[Opening DATA TO USE section]

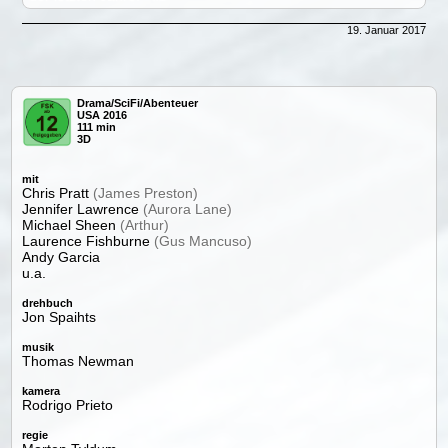
19. Januar 2017
Drama/SciFi/Abenteuer
USA 2016
111 min
3D
mit
Chris Pratt
(James Preston)
Jennifer Lawrence
(Aurora Lane)
Michael Sheen
(Arthur)
Laurence Fishburne
(Gus Mancuso)
Andy Garcia
u.a.
drehbuch
Jon Spaihts
musik
Thomas Newman
kamera
Rodrigo Prieto
regie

[Closing DATA TO USE section]

Please copy the line that contains "Jon Spaihts" and each line after it through the end of the records, exactly, and no other lines.

PROBLEM SOLUTION
Jon Spaihts
musik
Thomas Newman
kamera
Rodrigo Prieto
regie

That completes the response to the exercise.